The Microsoft Azure Cobalt CPU, based on Arm Neoverse CSS, has been designed to tackle some of the biggest and most complex challenges that infrastructure will face from AI to sustainability.

According to Microsoft, it has sought to rethink cloud infrastructure in terms of the impact of artificial intelligence (AI) and optimise every layer of that infrastructure.

Microsoft has also built its own custom AI chip that can be used to train large language models - the Maia 100 AI accelerator is intended for running cloud AI workloads. It is currently being tested on GPT 3.5 Turbo, the same model that powers ChatGPT, Bing AI workloads, and GitHub Copilot.

Arm has been working to enable a more ‘frictionless path’ in the development of customised silicon capable of powering the next generation of data centre and networking infrastructure and Arm Neoverse CSS and the recently announced Arm Total Design ecosystem both highlight the company’s efforts to simplify the complex task of delivering more custom, specialised solutions.

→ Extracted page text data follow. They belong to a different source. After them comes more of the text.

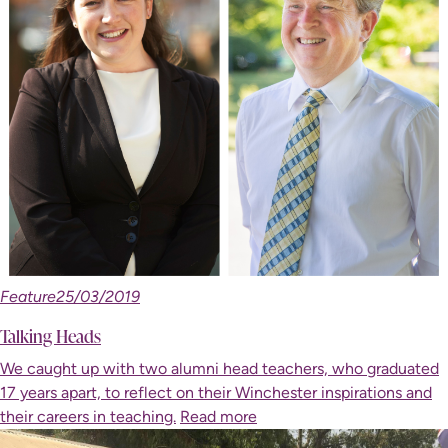
Feature
25/03/2019
Talking Heads
We caught up with two alumni head teachers, who graduated
17 years apart, to reflect on their Winchester inspirations and
their careers in teaching.
Read more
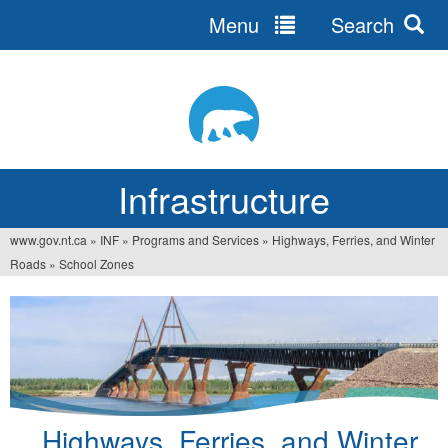
Menu
Search
Jump
to
navigation
Infrastructure
www.gov.nt.ca
»
INF
»
Programs and Services
»
Highways, Ferries, and Winter
You
Roads
»
School Zones
are
here
Highways, Ferries, and Winter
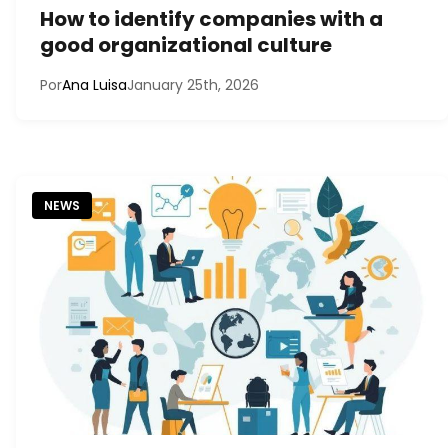
How to identify companies with a
good organizational culture
Por
Ana Luisa
January 25th, 2026
NEWS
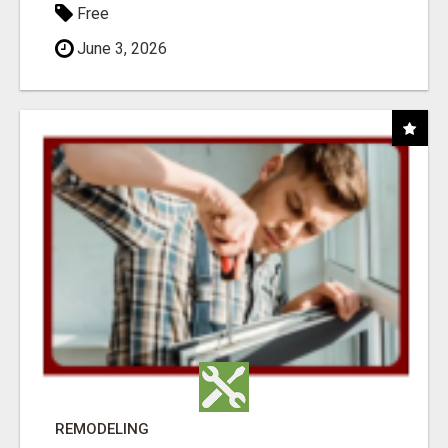
Free
June 3, 2026
REMODELING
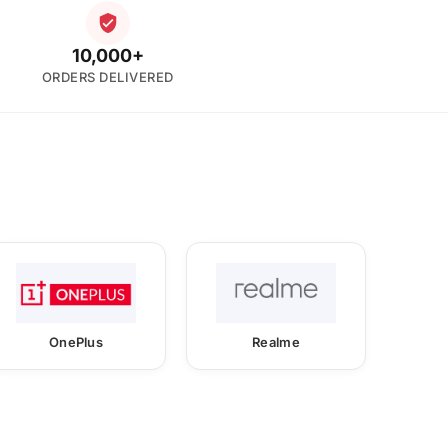
10,000+
ORDERS DELIVERED
OnePlus
Realme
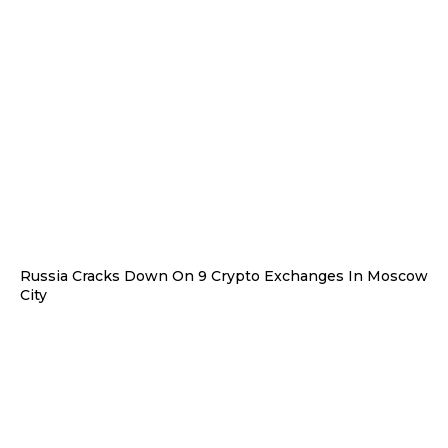
Russia Cracks Down On 9 Crypto Exchanges In Moscow
City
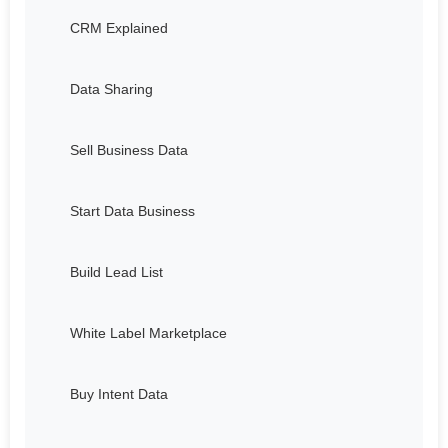
CRM Explained
Data Sharing
Sell Business Data
Start Data Business
Build Lead List
White Label Marketplace
Buy Intent Data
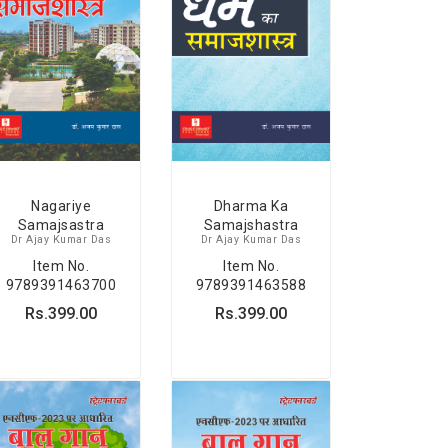
Nagariye
Dharma Ka
Samajsastra
Samajshastra
Dr Ajay Kumar Das
Dr Ajay Kumar Das
Item No.
Item No.
9789391463700
9789391463588
Rs.399.00
Rs.399.00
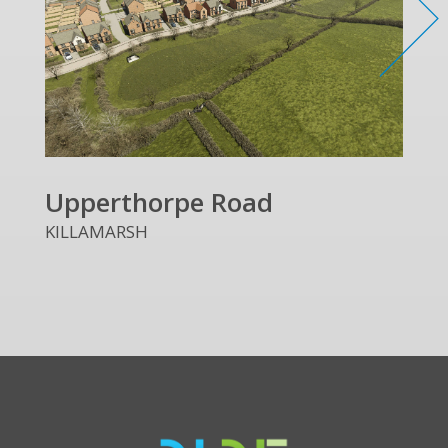
Upperthorpe Road
KILLAMARSH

In what is being described as a key milestone for the company, Microsoft said that the Azure Cobalt CPU, based on Arm Neoverse CSS, is a 128-core chip that’s built and designed to power general cloud services on Azure.

Microsoft has played a key part in the adoption of Arm Neoverse, according to Arm, demonstrating the price-performance and power efficiency gains of the Arm-based Ampere Altra platform as an early adopter into their Microsoft Azure VM offerings.

Microsoft’s Azure Cobalt 100 is the first generation in the Azure Cobalt CPU series and fully uses the benefits delivered through the Neoverse CSS platform, which has given Microsoft more time to focus on adding unique innovation and optimisation while saving significant development effort.

Microsoft said that it is currently testing its Cobalt CPU on a variety of different workloads like Microsoft Teams and SQL server, and it plans to make virtual machines available to customers next year for a variety of workloads.

"Together with leaders like Microsoft, we’re unlocking a new path to more efficiently building data centres with the performance required to deliver the definitive platforms and services of the coming decade. That’s the true significance of Azure Cobalt, and we are very proud of the role we’ve played in supporting Microsoft’s vision,” said Mohamed Awad, SVP and GM, Infrastructure Line of Business Arm.